Christians picking on Israel


With Christians being persecuted and threatened across much of the Middle East, guess which country the leaders of several major U.S. Christian denominations have decided to pick on?

That’s right, the country where Christians are safest: Israel.

In case you missed it, in a letter dated Oct. 5, leaders of 15 Christian denominations — including Presbyterians, Baptists, Lutherans and Methodists — asked members of Congress to reconsider U.S. aid to Israel in light of “widespread Israeli human rights violations.”

The signatories say “unconditional U.S. military assistance” to Israel is a factor in “deteriorating conditions in Israel and the occupied Palestinian territories” that threaten the “realization of a just peace.”

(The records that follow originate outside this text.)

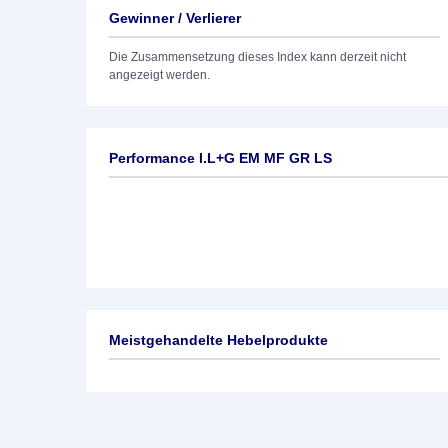
Gewinner / Verlierer
Die Zusammensetzung dieses Index kann derzeit nicht
angezeigt werden.
Performance I.L+G EM MF GR LS
Meistgehandelte Hebelprodukte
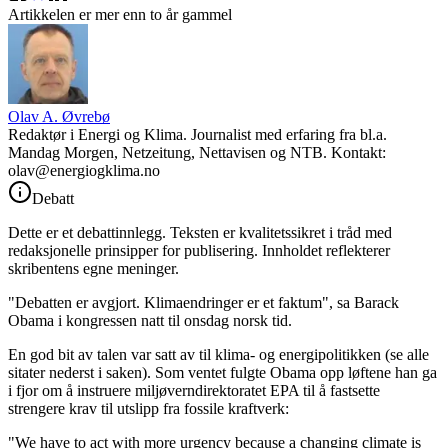
Artikkelen er mer enn to år gammel
Olav A. Øvrebø
Redaktør i Energi og Klima. Journalist med erfaring fra bl.a.
Mandag Morgen, Netzeitung, Nettavisen og NTB. Kontakt:
olav@energiogklima.no
Debatt
Dette er et debattinnlegg. Teksten er kvalitetssikret i tråd med
redaksjonelle prinsipper for publisering. Innholdet reflekterer
skribentens egne meninger.
"Debatten er avgjort. Klimaendringer er et faktum", sa Barack
Obama i kongressen natt til onsdag norsk tid.
En god bit av talen var satt av til klima- og energipolitikken (se alle
sitater nederst i saken). Som ventet fulgte Obama opp løftene han ga
i fjor om å instruere miljøverndirektoratet EPA til å fastsette
strengere krav til utslipp fra fossile kraftverk:
"We have to act with more urgency because a changing climate is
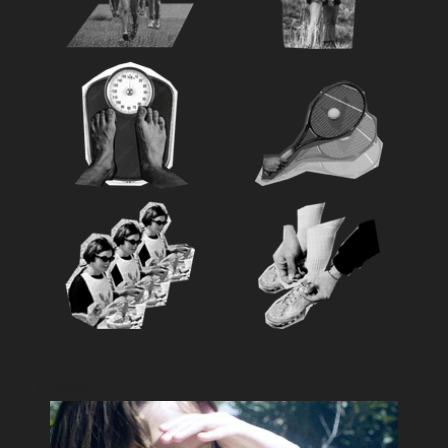
Feature
おすすめ特集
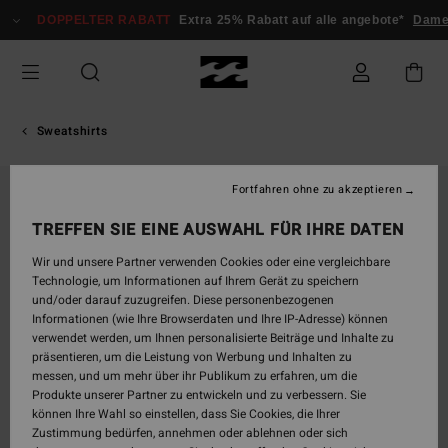
Direkt
DOPPELTER RABATT
Extra 25% Rabatt auf alle angebote*
Dam
zur
Produktinformation
springen
Sweatshirts
Fortfahren ohne zu akzeptieren
TREFFEN SIE EINE AUSWAHL FÜR IHRE DATEN
Wir und unsere Partner verwenden Cookies oder eine vergleichbare
Technologie, um Informationen auf Ihrem Gerät zu speichern
und/oder darauf zuzugreifen. Diese personenbezogenen
Informationen (wie Ihre Browserdaten und Ihre IP-Adresse) können
verwendet werden, um Ihnen personalisierte Beiträge und Inhalte zu
präsentieren, um die Leistung von Werbung und Inhalten zu
messen, und um mehr über ihr Publikum zu erfahren, um die
Produkte unserer Partner zu entwickeln und zu verbessern. Sie
können Ihre Wahl so einstellen, dass Sie Cookies, die Ihrer
Zustimmung bedürfen, annehmen oder ablehnen oder sich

The letter makes no mention of reconsidering U.S. aid to countries such as Egypt, where many Christians fear for their lives and where Coptic Christian families have fled their homes in the Sinai Peninsula after receiving death threats.

As Elliott Abrams writes in National Review Online, the letter is utterly silent on the “deteriorating and truly dangerous conditions for Christians in Egypt, Syria, and Iraq.”

Meanwhile, in contrast to the dramatic dwindling of the Christian population in the Arab world, in Israel the number of Christians has grown from 34,000 in 1948 to 155,000 today.

The initiative reeks of hypocrisy: Although they purport to care for Palestinian rights, the Christian leaders ignore the misery of Palestinian refugees being oppressed in countries such as Lebanon and Jordan. 

Although they attack the “restrictions on movement” in the West Bank, they fail to mention, as Abrams notes, “the many ways in which the Netanyahu government in recent years has loosened those restrictions … [or] the recent steps by the government of Israel to assist the Palestinian Authority as it faces a financial crisis.”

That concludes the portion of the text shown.